В Коктебеле, жарким днем, стоя в очереди за газетами в киоске на набережной, спросил его, усталого, молчаливого:
– Работаете, Александр Трифонович?
– Притворяюсь. Ловлю по утрам минуты.
Солнечным июльским утром на даче он пришел вместе с критиком Александром Дементьевым, волосы у обоих мокрые, глаза прозрачные после купанья, от свернутых полотенец пахло речной сыростью. Мы сели за столик под яблонями, он закурил сигарету, в раздумье посмотрел на меня, на Дементьева и почему-то сразу заговорил о военных романах:
– В последние годы появился надоевший, хотя и талантливый шаблон. Романисты обвиняют во всех грехах и бедах тридцать седьмой год: мол, были посажены опытные командиры, поэтому, мол, отступали, драпали в сорок первом. И у генерала Горбатова, которого мы печатали, ясная концепция: командиры на Колыме, а немцы войну начали. Читали Горбатова? Бог с ним, это его личный опыт. Нет; не в этом вся причина. Ведь то, что пришла в армию молодежь, прекрасно было. Генерал Черняховский погиб в тридцать восемь лет. Начал майором. А многие талантливые генералы капитанами начинали, старшими лейтенантами, даже лейтенантами. Здесь Сталин понимал кое-что главное. Снял Буденного, Ворошилова в начале войны, этих боевых, так сказать, опытных командиров, которым не то что не повезло, а которые устарели для новых методов войны. Нет, причина наших поражений была в ином. Тридцать седьмой год не объясняет всего. Романисты заблуждаются.

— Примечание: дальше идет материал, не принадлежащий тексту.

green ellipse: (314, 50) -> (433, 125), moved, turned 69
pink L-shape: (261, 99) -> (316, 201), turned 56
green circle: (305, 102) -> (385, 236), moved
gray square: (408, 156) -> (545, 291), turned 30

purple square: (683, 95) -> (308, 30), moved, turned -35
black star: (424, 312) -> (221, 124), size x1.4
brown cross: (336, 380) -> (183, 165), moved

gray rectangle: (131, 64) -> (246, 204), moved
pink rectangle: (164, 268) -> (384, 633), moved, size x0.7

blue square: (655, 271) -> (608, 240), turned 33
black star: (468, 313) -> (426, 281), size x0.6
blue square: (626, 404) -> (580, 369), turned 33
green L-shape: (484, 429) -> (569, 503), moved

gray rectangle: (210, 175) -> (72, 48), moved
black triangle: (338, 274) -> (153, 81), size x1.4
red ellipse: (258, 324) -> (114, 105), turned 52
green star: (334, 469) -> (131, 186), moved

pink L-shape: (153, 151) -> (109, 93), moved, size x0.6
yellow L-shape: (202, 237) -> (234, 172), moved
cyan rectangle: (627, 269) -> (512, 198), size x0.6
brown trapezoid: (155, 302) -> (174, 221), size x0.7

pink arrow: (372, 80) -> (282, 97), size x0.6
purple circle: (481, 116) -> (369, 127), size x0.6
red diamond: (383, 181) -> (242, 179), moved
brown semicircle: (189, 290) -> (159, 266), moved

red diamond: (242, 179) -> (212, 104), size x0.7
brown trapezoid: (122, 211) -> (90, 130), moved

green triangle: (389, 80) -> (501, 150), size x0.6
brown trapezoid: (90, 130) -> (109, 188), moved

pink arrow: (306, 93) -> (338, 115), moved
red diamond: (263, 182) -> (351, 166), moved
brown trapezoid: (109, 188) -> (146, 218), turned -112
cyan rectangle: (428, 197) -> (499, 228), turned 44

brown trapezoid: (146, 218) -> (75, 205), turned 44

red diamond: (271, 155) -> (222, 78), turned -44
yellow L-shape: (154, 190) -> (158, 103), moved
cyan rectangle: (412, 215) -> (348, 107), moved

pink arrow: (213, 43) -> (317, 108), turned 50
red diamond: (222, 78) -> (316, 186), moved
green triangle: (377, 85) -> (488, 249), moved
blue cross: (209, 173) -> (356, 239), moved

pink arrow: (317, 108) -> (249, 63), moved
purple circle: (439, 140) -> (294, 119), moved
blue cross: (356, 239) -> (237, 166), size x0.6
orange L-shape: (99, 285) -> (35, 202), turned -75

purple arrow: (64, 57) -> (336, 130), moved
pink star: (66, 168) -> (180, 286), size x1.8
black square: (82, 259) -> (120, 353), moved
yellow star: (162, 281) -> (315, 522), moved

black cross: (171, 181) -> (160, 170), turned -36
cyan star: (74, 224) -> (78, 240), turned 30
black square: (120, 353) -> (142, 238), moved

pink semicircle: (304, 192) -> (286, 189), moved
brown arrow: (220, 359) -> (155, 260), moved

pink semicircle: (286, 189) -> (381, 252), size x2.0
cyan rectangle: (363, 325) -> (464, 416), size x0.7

И тут же сказал о повести «Последние залпы».
– Могла принести вам огромную славу, но как-то мешал Казакевич своей «Звездой». Он был любимец критики – а вы вроде бы чужой. Написано у вас правдиво, сильно… и какая-то, что ли, обреченность. Критика к этому не привыкла. Вы из окопов только могли ее написать. – И спросил: – Вы офицер?
Ознакомительная версия.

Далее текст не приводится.